Netherlands – Court of the Hague, 13 May 2016, 16/7663 and 16/7665

Country of Decision:
Country of Applicant:
Date of Decision:
13-05-2016
Citation:
16/7663 and 16/7665
Court Name:
Court of The Hague
National / Other Legislative Provisions:
Netherlands - Immigration Act 2000 (Vw) - Article 28
Netherlands - Immigration Act 2000 (Vw) - Article 30
The Netherlands - General Administrative Law Act (CC) Article 8:51a
The Netherlands - General Administrative Law Act (CC) Article 3:46
The Netherlands - General Administrative Law Act (CC) Article 8:75
Printer-friendly versionPrinter-friendly versionPDF version of SummaryPDF version of Summary
Headnote: 

In the case of a claimant whose first asylum application would be viewed as being withdrawn by Bulgarian authorities, it cannot be ruled out that upon return to Bulgaria under a take back request the applicant would not be detained. In light of reported detention conditions the Secretary of State should have investigated the risk of a potential Article 3 violation if the applicant were to be returned to Bulgaria.  

Facts: 

Pursuant to Article 18(1)(b) of the Dublin III Regulation, the Netherlands requested Bulgaria to take the applicant back. This request was accepted by the Bulgarian authorities on the basis of Article 20(5) of the Regulation. The Secretary of State therefore refused to assess the asylum application. This decision was appealed by the applicant who submitted that he will be viewed as a subsequent applicant and that there is a risk of detention upon return to Bulgaria. Any remedy against the imposition of detention is ineffective given the lack of legal aid. Indeed, the applicant had already been subject to detention in conditions which amounted to an Article 3 breach.
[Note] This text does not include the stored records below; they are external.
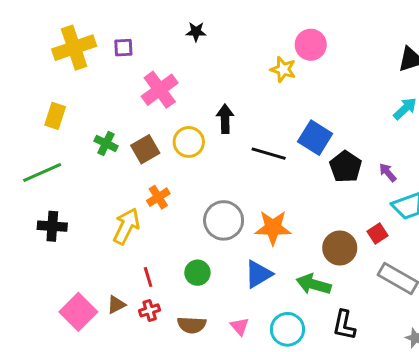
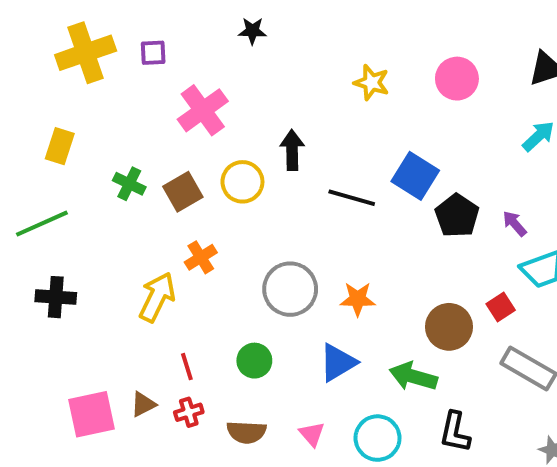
pink circle: (311, 45) -> (457, 79), moved
orange star: (273, 228) -> (358, 299), size x0.7
pink square: (78, 312) -> (92, 414), turned 33

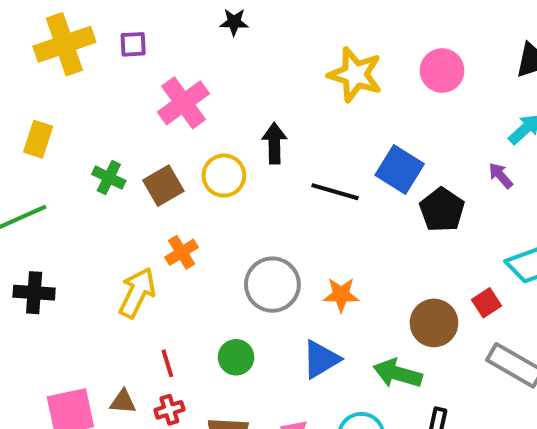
yellow star: (372, 83) -> (355, 75), size x1.5
purple arrow: (515, 224) -> (501, 176), moved
brown triangle: (143, 404) -> (123, 402), turned 32

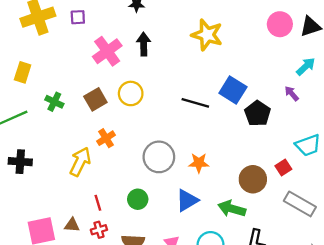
pink circle: (442, 71) -> (280, 24), moved
black arrow: (274, 143) -> (144, 44), moved
green cross: (109, 178) -> (54, 102), moved

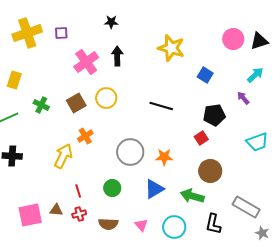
blue square: (233, 90) -> (205, 75), moved, size x0.7
black pentagon: (258, 113) -> (214, 115), turned 30
red square: (283, 168) -> (201, 138), moved
gray rectangle: (300, 204) -> (246, 207), moved

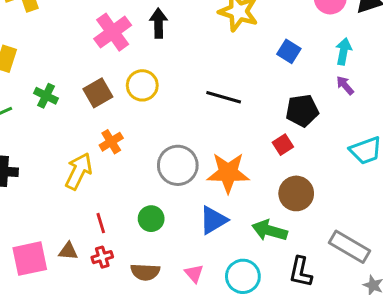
cyan arrow: (255, 75) -> (344, 51), moved, turned -36
orange star: (164, 157) -> (228, 173), size x1.6

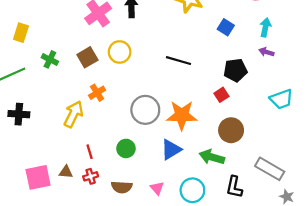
purple arrow: (345, 85) -> (266, 52), turned -32

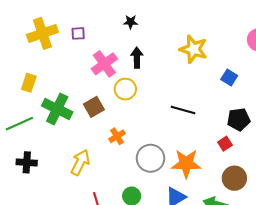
yellow circle: (120, 52) -> (125, 89), moved
green cross: (50, 59) -> (57, 109), size x1.8
orange cross: (97, 93) -> (117, 136), moved

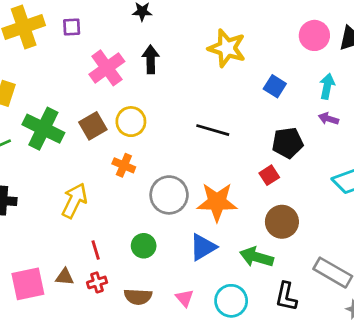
yellow circle: (125, 89) -> (131, 122), moved
orange cross: (117, 136) -> (124, 165), turned -35

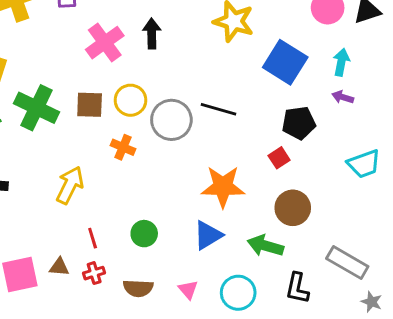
blue square: (275, 86) -> (285, 62), size x1.8
brown square: (93, 126) -> (90, 105), turned 32
gray circle: (169, 195) -> (171, 120), moved

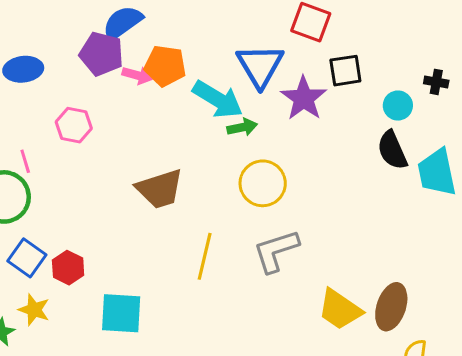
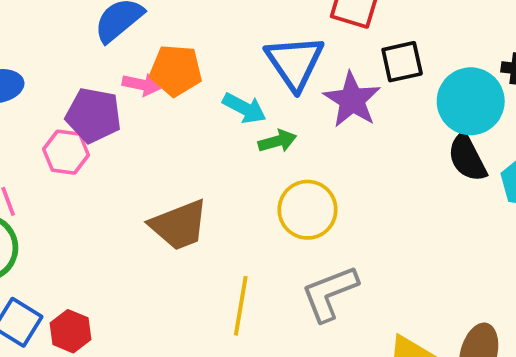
purple pentagon: (101, 54) -> (94, 115), moved
cyan arrow: (218, 99) -> (244, 108), size x0.7
cyan circle: (398, 106) -> (471, 101), size x1.8

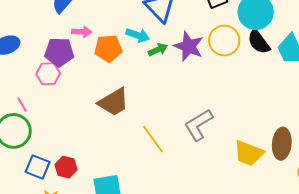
orange pentagon: (176, 70) -> (108, 48), moved
purple star: (352, 100) -> (189, 46), moved
yellow circle: (308, 210) -> (224, 41), moved
yellow line: (241, 306) -> (153, 139), turned -36

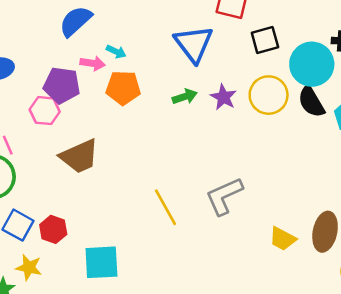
cyan arrow: (138, 35) -> (116, 52), moved, size x0.7
purple star: (189, 46) -> (224, 97), size x0.7
brown trapezoid: (114, 102) -> (79, 156), moved
yellow trapezoid: (249, 153) -> (283, 239), size x0.7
Conversely the defendant advanced that detention is a future uncertain event which can be subject to judicial review. Similarly, whilst disconcerting, the conditions of detention do not amount to an Article 3 violation.

Decision & Reasoning: 

First the Court considered M.S.S v Belgium and Greece underlying that whilst interstate protection means that the applicant has to provide reasons as to why the proposed receiving country does not comply with its treaty obligations, this can be rebutted when assessed against detention and/or living conditions and the quality of the asylum procedure in the receiving country.
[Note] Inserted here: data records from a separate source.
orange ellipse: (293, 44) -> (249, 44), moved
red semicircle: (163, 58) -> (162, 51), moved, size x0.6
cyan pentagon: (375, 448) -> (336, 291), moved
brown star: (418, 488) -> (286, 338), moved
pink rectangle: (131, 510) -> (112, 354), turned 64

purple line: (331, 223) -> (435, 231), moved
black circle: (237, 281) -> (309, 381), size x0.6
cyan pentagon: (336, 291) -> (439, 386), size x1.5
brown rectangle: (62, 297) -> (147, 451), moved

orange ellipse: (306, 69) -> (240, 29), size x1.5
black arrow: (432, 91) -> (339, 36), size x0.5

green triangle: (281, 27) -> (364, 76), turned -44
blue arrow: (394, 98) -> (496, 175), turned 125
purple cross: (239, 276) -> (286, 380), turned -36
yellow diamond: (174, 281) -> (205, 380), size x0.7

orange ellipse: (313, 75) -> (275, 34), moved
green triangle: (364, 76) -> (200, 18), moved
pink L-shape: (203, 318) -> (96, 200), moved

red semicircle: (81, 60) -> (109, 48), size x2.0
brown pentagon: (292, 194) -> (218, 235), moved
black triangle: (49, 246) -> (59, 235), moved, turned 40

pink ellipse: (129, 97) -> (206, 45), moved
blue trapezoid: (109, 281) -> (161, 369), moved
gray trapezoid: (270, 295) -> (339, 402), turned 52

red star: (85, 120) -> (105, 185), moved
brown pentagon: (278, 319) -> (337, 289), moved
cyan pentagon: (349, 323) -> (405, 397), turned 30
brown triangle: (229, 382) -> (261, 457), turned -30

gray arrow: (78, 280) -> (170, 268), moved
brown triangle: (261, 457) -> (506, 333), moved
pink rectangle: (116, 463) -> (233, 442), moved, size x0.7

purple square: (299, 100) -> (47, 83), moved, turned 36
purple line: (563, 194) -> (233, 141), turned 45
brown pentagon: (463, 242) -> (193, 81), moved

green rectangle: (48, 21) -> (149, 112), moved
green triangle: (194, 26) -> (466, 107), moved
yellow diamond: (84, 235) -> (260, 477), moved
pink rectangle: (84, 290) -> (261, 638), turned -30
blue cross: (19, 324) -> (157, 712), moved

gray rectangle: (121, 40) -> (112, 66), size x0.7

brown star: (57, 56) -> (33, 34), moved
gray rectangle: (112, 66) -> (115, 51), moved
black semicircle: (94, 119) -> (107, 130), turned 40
Given that the Bulgarian authorities accepted the take back request under Article 20(5) it follows that Bulgaria views the application lodged in the country to have been revoked. Thus the defendant’s submission that the applicant’s asylum procedure is still running in Bulgaria is erroneous. As the Court explains, with reference to the AIDA Country report on Bulgaria and the ECRE/ELENA note on reception and procedural conditions in the country, it is unclear what the status is of an applicant whose application has been withdrawn in Bulgaria and whether they would be subject to detention upon return.  Moreover from the evidence presented detention conditions are insalubrious, over-crowded and there is a lack of legal interpretation and legal aid by which to judicially review the legality of detention.
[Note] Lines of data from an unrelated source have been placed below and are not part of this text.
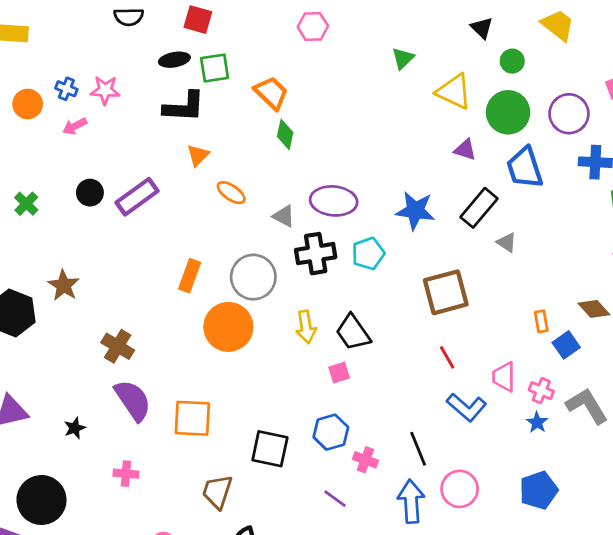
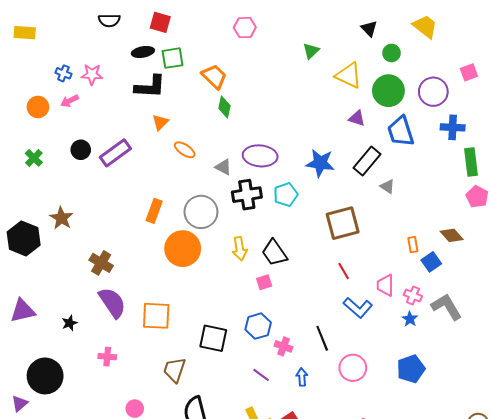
orange circle: (28, 104) -> (38, 107), moved
blue arrow: (411, 501) -> (302, 377), moved, size x0.6

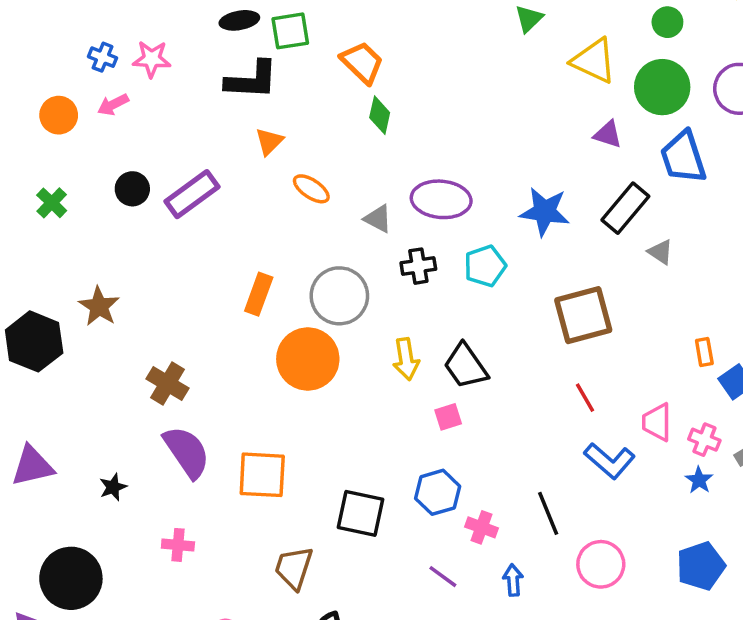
black cross: (247, 195) -> (418, 266), size x0.7

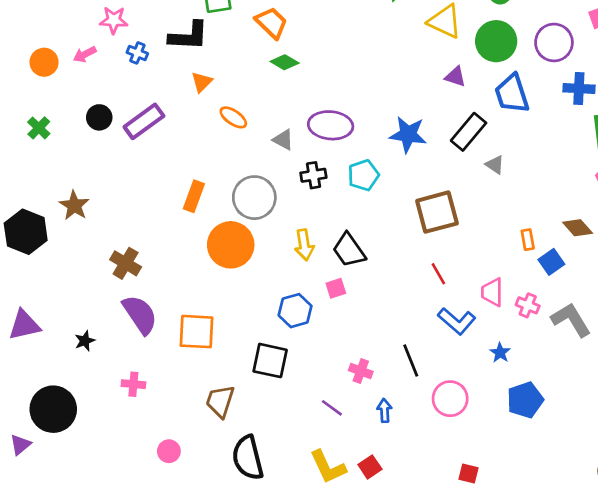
blue cross: (103, 57) -> (137, 53), moved
green diamond: (380, 115) -> (285, 62), turned -72
blue star: (699, 480) -> (500, 353), moved
blue hexagon: (438, 492) -> (295, 311), moved

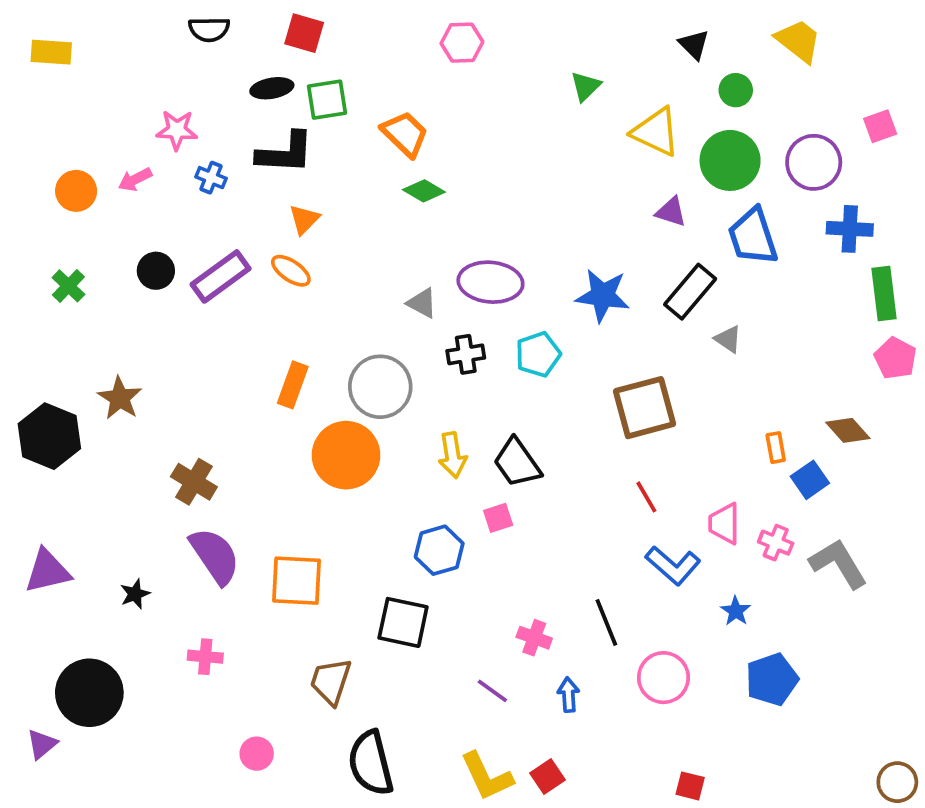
orange ellipse: (233, 117) -> (291, 271), moved

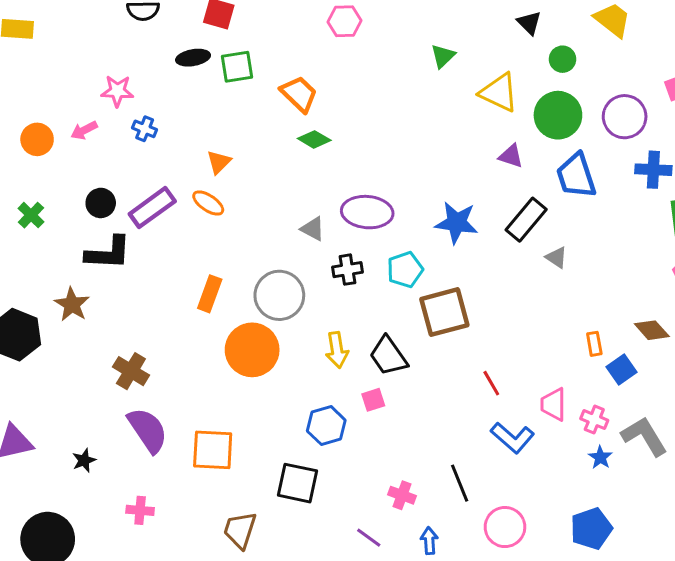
black L-shape: (285, 153) -> (108, 253), moved
brown square: (644, 408) -> (444, 312), moved
blue star: (736, 611) -> (600, 457), moved

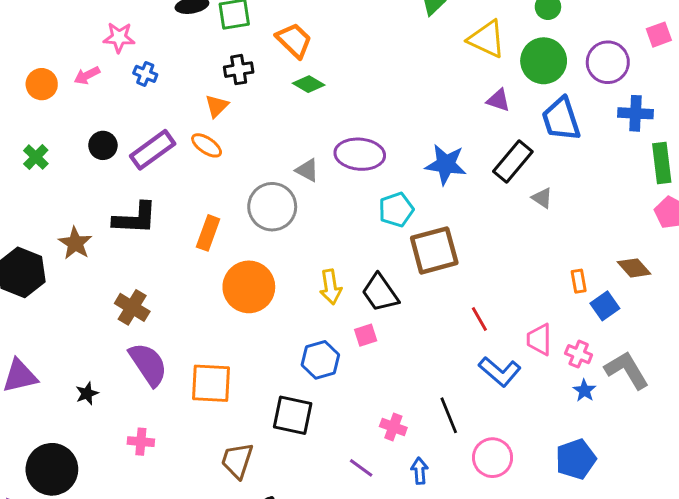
black L-shape: (108, 253) -> (135, 218), moved
black cross: (347, 270) -> (239, 70), moved
gray circle: (279, 295) -> (272, 207), moved

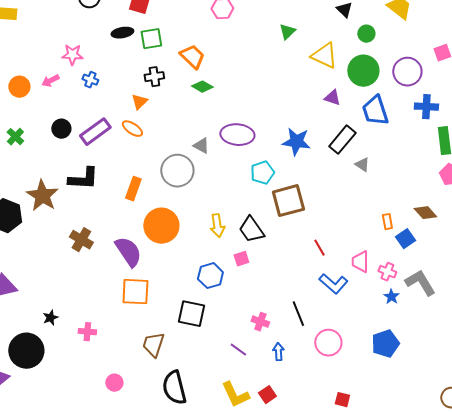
brown star: (75, 243) -> (42, 196), size x1.4
purple semicircle: (148, 364) -> (128, 252), moved
black star: (87, 393) -> (50, 318), moved

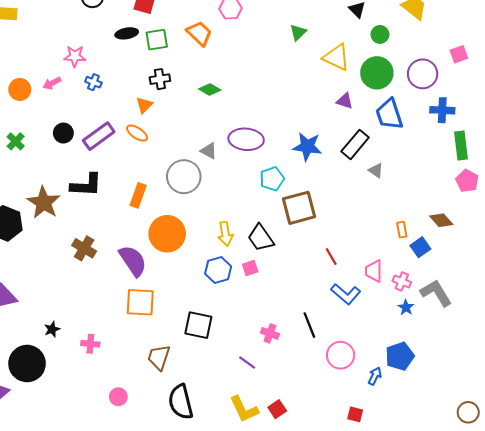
orange trapezoid: (192, 57) -> (199, 33), moved
blue hexagon: (210, 276) -> (218, 270), moved
blue arrow: (278, 352) -> (375, 376), moved, turned 30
According to the Court, the national authority had the duty to investigate whether the transfer of the applicant to Bulgaria would give rise to an Article 3 violation. Assumptions in this regard leads to an unsubstantiated decision which results in its invalidity.

Outcome: 

Appeal valid, contested decision over ruled and an order to the Secretary of State to take a new decision within six weeks. 

Subsequent Proceedings : 

It is important to state the diverging amount of case law on transfers to Bulgaria within the Netherlands.

In cases 16/7451, 16.1081 and 16.1082 from May and June 2016 respectively the Hague Court found that the applicant could access asylum procedures upon return and, therefore, that transfer to Bulgaria would not amount to an Article 3 violation. This has been confirmed by a Council of State ruling on the 15 July, 201603752/1 / V3, which looked specifically at the provision of legal aid. The Council found that given neither the Asylum Procedures Directive nor the Dublin Regulation oblige Member States to provide free legal assistance in the administrative phase a transfer would not breach Article 3.

Conversely the Court of the Hague has on 20 June 2016, 16.1197 and 16.1198, reiterated the rationae in this summarised judgment from 13 May 2016. The Court confirmed the risk of detention upon return and the need to further investigate the risk of an Article 3 violation if transferred back to Bulgaria.  

Observations/Comments: 

An unofficial full English translation of the case can be found at the top of the page.